Buchholz: Ja, also, wenn er sagt, eher geht ein Kamel durch ein Nadelöhr als dass ein Reicher in das Reich der Himmel kommt, dann ist das schon eine sarkastische, lustige Bemerkung, wenn Sie sich das mal lebhaft vorstellen möchten!
Gessler: Ja, aber so ein richtiger Schenkelklopfer ist das ja nicht, oder?
Buchholz: Nö, Karneval gab es ja auch noch nicht!
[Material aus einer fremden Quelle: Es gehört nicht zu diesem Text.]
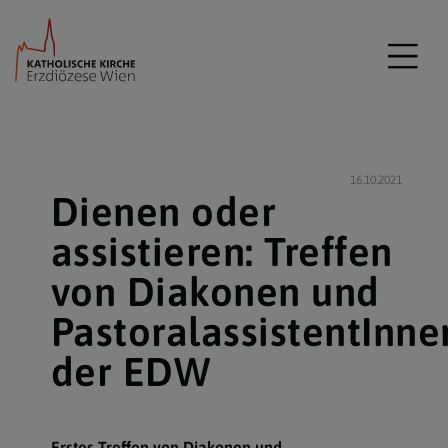
16.10.2021
Dienen oder
assistieren: Treffen
von Diakonen und
PastoralassistentInne
der EDW
Erstes Treffen von Diakonen und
Gessler: Okay! Trotzdem, also, Religion, gerade das Christentum und wahrscheinlich auch der Islam kommen häufig ja etwas humorlos daher, würde ich sagen. Vertragen sich denn Humor und Religion nicht richtig?
Buchholz: Ich finde schon, dass Religion und Humor sich wunderbar vertragen. Vielleicht haben ganz viele Menschen einfach das innere Bedürfnis, wenn sie religiös sind, dass sie meinen, sie müssten Gott vor Spott verteidigen. Und dann gibt es ja auch so Verse in der Bibel, da heißt es dann: Irret euch nicht, Gott lässt sich nicht spotten! Das empfinden dann viele immer als Drohung; ich würde sagen: Nö, ist eine Tatsache! Wie sollen wir denn Gott verspotten? Also, Gott spottet der Menschen, aber Menschen, die den Schöpfer des Universums verspotten wollen, die müssen sich aber weit aus dem Fenster lehnen! Ich weiß gar nicht, wie das funktionieren soll!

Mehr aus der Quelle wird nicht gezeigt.